Justice Society of America (2022) #3 review

It’s the third issue of Geoff Johns’ return to the golden age, and things are… boy are they! I’ve already spoken a bit about my frustrations with Johns’ work, so I won’t subject you to further rants about how compulsively safe and rooted in the past it is. Instead, I’ll just show you a screenshot of today’s issue in which Geoff Johns references an issue he wrote in 2005, 18 years and 3 continuities ago.

Comics are back, baby.

Self-wankery aside, however…

… the issue here (other than the issue, here) is that the self-reverence doesn’t even pay off for anything. We could be spending this book doing anything, including and ESPECIALLY following a new, original cast like we saw in issue #1. Instead, we just get more of the same, with a couple legacy characters like the new Dr. Fate, Wildcat or Dr. Mid-nite, or maybe a Johns favorite like Stargirl, but for the most part, none of it feels like anything’s changed since 2005. It’s extra ironic, considering how the premise of the book is preventing the dangerous future to preserve the nice and comfy status quo.

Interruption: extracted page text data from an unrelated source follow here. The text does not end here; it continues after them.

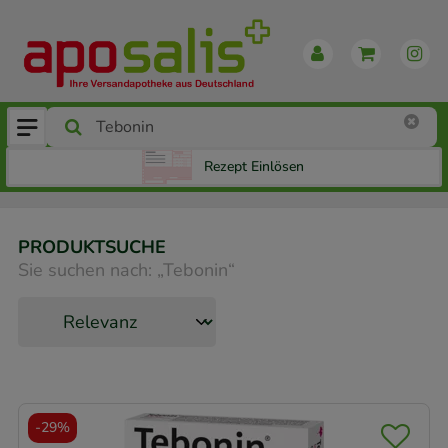
Rezept Einlösen
PRODUKTSUCHE
Sie suchen nach:
„
Tebonin
“
-
29%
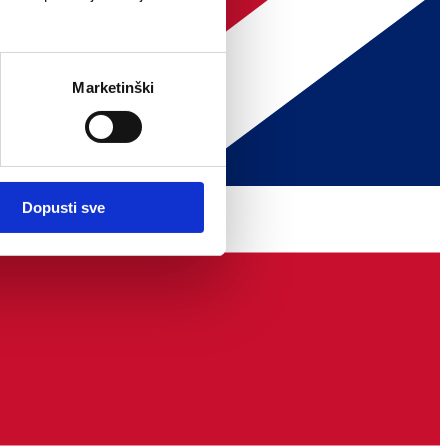
Marketinški
Dopusti sve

Most of the issue is split between a bunch of exposition on Per Degaton’s backstory, wonderfully illustrated by Jerry Ordway and masterfully colored by John Kalisz, and a bunch of nothing starring Helena Wayne, done by the team of Mikel Janin and Jordie Bellaire. Degaton’s sections of the story are at least halfway interesting, with the atmosphere and art style of a gritty war comic, and provide at least a solid origin story for the time-traveling villain. There’s a nice golden-age feel to it, but the ideas still feel modern enough that everything works. Degaton, at least as a concept, is a threatening, interesting villain, and works well to hook the reader in. He has a certain gravitas to him, a feeling that this is the worst that our heroes have ever faced, end very likely ever will. It’s honestly a pretty decent setup for the threat, especially with the little glimpses we’ve gotten so far into his machinations, and I think it’s one of the better aspects of this book.

The rest of it

The modern day stuff, however, doesn’t fare so well. Helena, as we saw last issue, has- been booted to the present (our present, not to be confused with the future, which is her present), and meets the “current” JSA. I will say, it’s a decent lineup, and Janin’s art (with a huge helping hand from Bellaire’s colors!) makes sure that our heroes look GOOD.

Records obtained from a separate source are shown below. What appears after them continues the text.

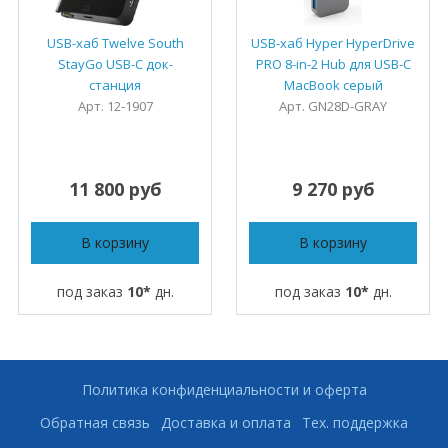
USB-хаб Twelve South
USB-хаб Hyper HyperDrive
StayGo USB-C док-
PRO 8-in-2 Hub для USB-C
станция
MacBook серый
Арт. 12-1907
Арт. GN28D-GRAY
11 800 руб
9 270 руб
В корзину
В корзину
под заказ
10*
дн.
под заказ
10*
дн.
Политика конфиденциальности и оферта
Обратная связь
Доставка и оплата
Тех. поддержка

Seriously, when Janin gets the right colorist, his art is STUNNING. All of his figures are dynamic and striking, his battle scenes explode right off the page, and those beautiful hues color grade everything beautifully, really solidifying the feeling that you’re watching some of the greatest heroes in their prime.

Unfortunately for the issue, however, this is an instance of the art far outclassing the writing. My main problem with the Helena sections of this book is that everything feels so… passive. Three issues in, and Helena hasn’t really done anything. She’s getting zapped from timeline to timeline, watching things happen in front of her, listening to JSAs old and less old bicker and banter about what to do to help her, but nothing ever gets done. Is this just because we’re on issue 3 of 12? I sure hope so!

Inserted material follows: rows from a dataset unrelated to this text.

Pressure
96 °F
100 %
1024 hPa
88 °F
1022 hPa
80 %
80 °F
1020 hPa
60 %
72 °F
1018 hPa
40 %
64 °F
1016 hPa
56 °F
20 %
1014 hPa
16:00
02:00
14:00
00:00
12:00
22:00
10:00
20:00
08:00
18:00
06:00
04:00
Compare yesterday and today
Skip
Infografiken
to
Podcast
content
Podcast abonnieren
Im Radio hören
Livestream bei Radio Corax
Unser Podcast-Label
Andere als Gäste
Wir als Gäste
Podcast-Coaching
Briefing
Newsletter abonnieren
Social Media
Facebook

The other big problem is that, even ignoring for a moment Helena’s passivity in her own story, nothing’s really moving forward outside of her either. The pacing in this book feels off. We spend half an issue learning the origin of Per Degaton, we see the JSA fight some Bizarros, then everything grinds to a halt while Helena has to convince yet ANOTHER JSA to help her, then said JSA literally sits around talking about the problem until it walks right into them. For the big return debut of the JSA, it sure is taking a long time for anything big to happen. I’m hoping this changes soon, or we’re in for one slog of a mini.

Recommended if…

  • You liked Geoff Johns’ old JSA run (and have it handy to cross reference, apparently)
  • That’s kind of it, tbh
  • This issue was just okay


I really hope things can turn around soon. I was actually excited to see the JSA return and interact with the new DC universe in new and exciting ways, but it looks like Johns is gonna Johns, at least for a little bit. Still holding out hope, though!

Score: 5/10, because it really is a pretty book

DISCLAIMER: DC Comics provided Batman News with a copy of this comic for the purpose of this review.